Sargent’s first major responsibility was planning Luminato’s 10th anniversary celebration in 2016, which was one of the festival’s most innovative and memorable editions yet: For the first time, the entire event took place at the Hearn Generating Station, a decommissioned power plant where the opening-night galas and art installations took on an industrial past-meets-creative-future theme.
“The one thing that has always defined this festival is doing things that people don’t expect and presenting work that hasn’t been seen before,” says Sargent. “We couldn’t think of a more insane and absurd place to do it. It was an astonishing success.”
However, he notes, the festival’s 10th anniversary wasn’t without its critics. According to Sargent, many people said traveling to and from the venue was difficult, and that the festival’s presence was missed downtown. These criticisms gave Sargent a sense of direction for the future. “What the board asked me to do was create a fresh vision for the festival’s second decade, which is what we’re in the process of doing now,” he says.
The 2017 edition of Luminato, which kicks off in June, is heading back downtown, where David Pecaut Square will serve as the festival hub. While it will still showcase international talent, the event is aiming to refocus on Canadian artists. Sargent’s main collaborator is new artistic director Josephine Ridge, an Australian arts veteran who previously was the artistic director of the Melbourne Arts Festival.
“We wanted to re-envision the way we relate to the downtown area in a fresh way,” says Sargent. “What Josephine and I are thinking about is the unexpected, fresh, and thrilling things we can do now that would have corresponded to those in 2007 when Luminato was born.”

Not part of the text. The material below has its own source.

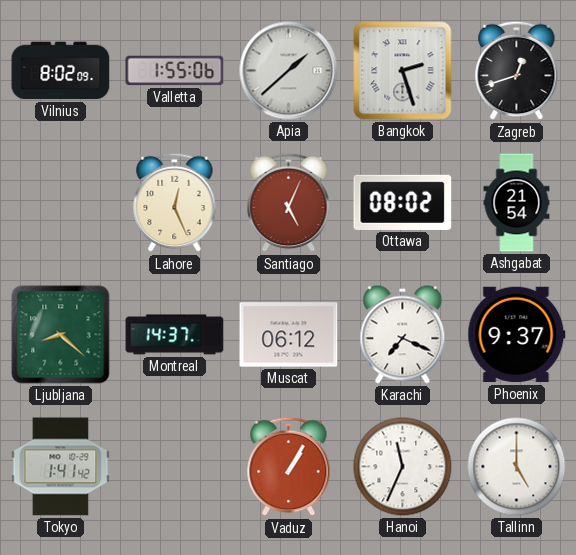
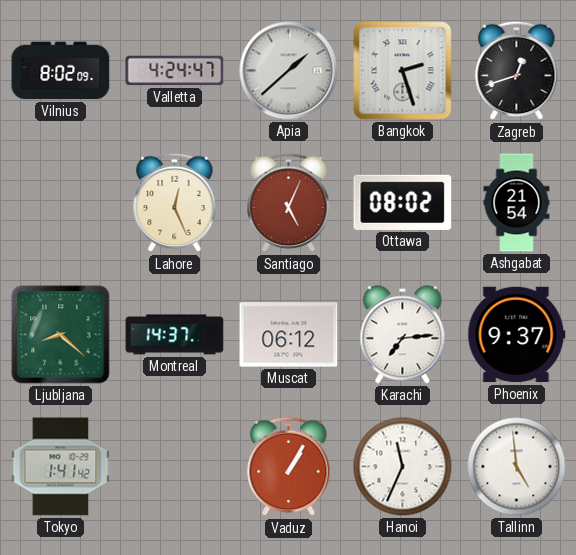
Valletta: 1:55 -> 4:24
Karachi: 7:19 -> 7:14
Tallinn: 5:00 -> 4:59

One concept will turn David Pecaut Square into a pop-up environment that will offer nightly programming in a 1920s-style spiegeltent—a European tent built from wood and canvas with mirrors inside that traditionally housed provocative cabaret performances. “We thought it would be great fun to take this conventional middle-city square and place in it a tent that represents some of the most scandalous events in 1920s Europe,” Sargent says.
And to shine a spotlight on Canadian artists, Sargent says the festival is using new venues such as the Ryerson’s Mattamy Athletic Centre and Don Montgomery Community Centre in Scarborough. Both venues will host Vertical Influences, an ice-skating program from Montreal-based collective Le Patin Libre that puts audience members in the center of an ice rink, where they will be surrounded by speed-skating breakdancers.
On the fund-raising side, Sargent says he’s focusing on multiyear relationships with private donors and corporate sponsors. “In the past, a lot of festival fund-raising was done on a single-year basis. Apart from the fact that it’s incredibly time intensive, it deprives you of the opportunity to build long-term relationships,” he says. “The other day we did a deal with an anonymous donor, who pledged $200,000 a year for three years, for a particular part of the program. The corporate relationships are going to be like that.”
Sargent hopes that his and Ridge’s re-envisioning of the festival will have the event leave even more of an impression on Torontonians than it already has.
“I think Luminato needs to become a festival of Toronto, not just a festival in Toronto. What we both want the festival to become is a festival that is more organically linked to the community that we serve, rather than just being an event people can come marvel at before it goes away again,” he says. “We shouldn’t just exist here. We want to reach out and engage people in a very proactive way.”